Die Kriege und Neuanfänge
Den nötigen Neuanfang nach dem 1. Weltkrieg initiierten der Studiendirektor Krockenberger und Dekan Schönhut. Der Verein geriet allerdings nach dem Krieg wegen des Zerfalls der deutschen Währung in große Finanznöte, auch im Zusammenhang mit der Durchführung der Proben. Ein Mitgliedsbeitrag wurde nötig und in die Winterproben brachte man Briketts und Holzscheite mit. Vor jedem Konzert herrschten große Sorgen wegen der Finanzierung der Konzerte. Jede Aufführung wurde mit den Jahren zu einer Existenzfrage des Vereins.
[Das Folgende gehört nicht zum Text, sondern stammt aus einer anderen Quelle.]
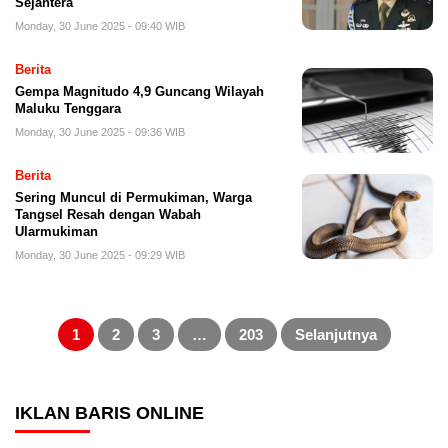
Sejahtera
Monday, 30 June 2025 - 09:40 WIB
Berita
Gempa Magnitudo 4,9 Guncang Wilayah
Maluku Tenggara
Monday, 30 June 2025 - 09:36 WIB
Berita
Sering Muncul di Permukiman, Warga
Tangsel Resah dengan Wabah
Ularmukiman
Monday, 30 June 2025 - 09:29 WIB
Posts
pagination
1
2
3
…
203
Selanjutnya
IKLAN BARIS ONLINE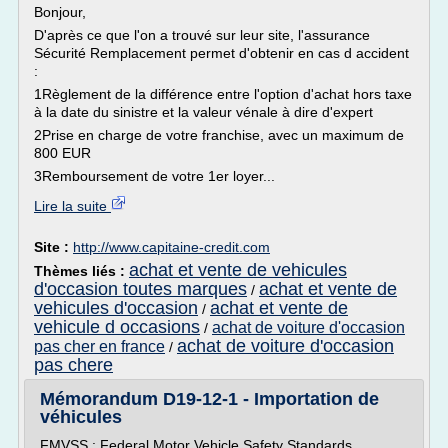
Bonjour,
D'après ce que l'on a trouvé sur leur site, l'assurance
Sécurité Remplacement permet d'obtenir en cas d accident
:
1Règlement de la différence entre l'option d'achat hors taxe
à la date du sinistre et la valeur vénale à dire d'expert
2Prise en charge de votre franchise, avec un maximum de
800 EUR
3Remboursement de votre 1er loyer...
Lire la suite
Site :
http://www.capitaine-credit.com
achat et vente de vehicules
Thèmes liés :
d'occasion toutes marques
achat et vente de
/
vehicules d'occasion
achat et vente de
/
vehicule d occasions
achat de voiture d'occasion
/
achat de voiture d'occasion
pas cher en france
/
pas chere
Mémorandum D19-12-1 - Importation de
véhicules
FMVSS : Federal Motor Vehicle Safety Standards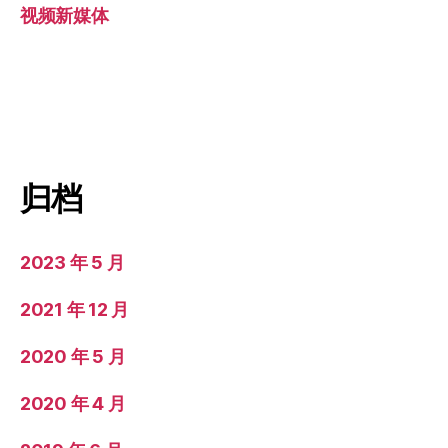
视频新媒体
归档
2023 年 5 月
2021 年 12 月
2020 年 5 月
2020 年 4 月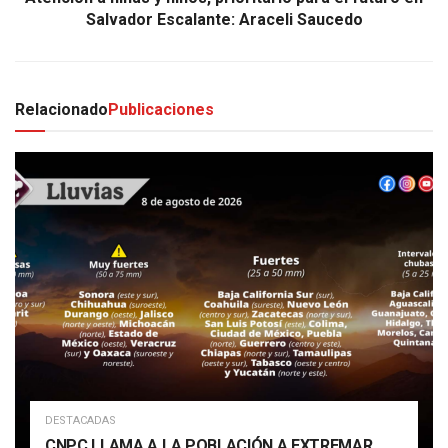
Salvador Escalante: Araceli Saucedo
Relacionado
Publicaciones
DESTACADAS
CNPC LLAMA A LA POBLACIÓN A EXTREMAR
Es war damals Sitte, dass der Organist der Pauluskirche gleichzeitig Leiter des Oratorienchores war. Dieses Amt übernahm 1937 Helmut Bornefeld, in einer Zeit, in der das Naziregime auch das kulturelle Leben diktierte. Gerade Bornefeld stand in Schwierigkeiten wegen seiner Arbeit mit Neuer Musik. Bornefelds Tätigkeit endete abrupt 1938 nach einer Zusammenkunft aller Chorleiter zur Gleichschaltung der Chorarbeit. Weil ihn sein Vorgänger als Kulturbolschewisten bezeichnete und ihm die Zusammenarbeit verweigerte, beendete Bornefeld seine Arbeit mit dem Oratorienchor. Der autoritären Forderung des damaligen Pfarrers Pfähler, die Leitung des Chores nach Kriegsende wieder zu übernehmen, verweigerte sich Bornefeld. Die Arbeit übernahm dann zunächst Dirigent Hauslaib und ab 1950 der Aalener Kantor Herbert Tuschhoff, und dies 35 Jahre bis zu seinem letzten Konzert am 16. November 1985 mit der h-Moll-Messe von J. S. Bach im Saal der Waldorfschule Heidenheim.
Herbert Tuschhoff und Georg Schneider
Die kollegiale Wertschätzung zwischen Helmut Bornefeld und Herbert Tuschhoff gewährleistete über lange Jahre ein gutes Verhältnis zwischen den Heidenheimer Kirchenchören und dem Oratorienchor. Gegenseitige Aushilfen waren selbstverständlich. Bis auf den heutigen Tag singen Sängerinnen und Sänger hier wie dort.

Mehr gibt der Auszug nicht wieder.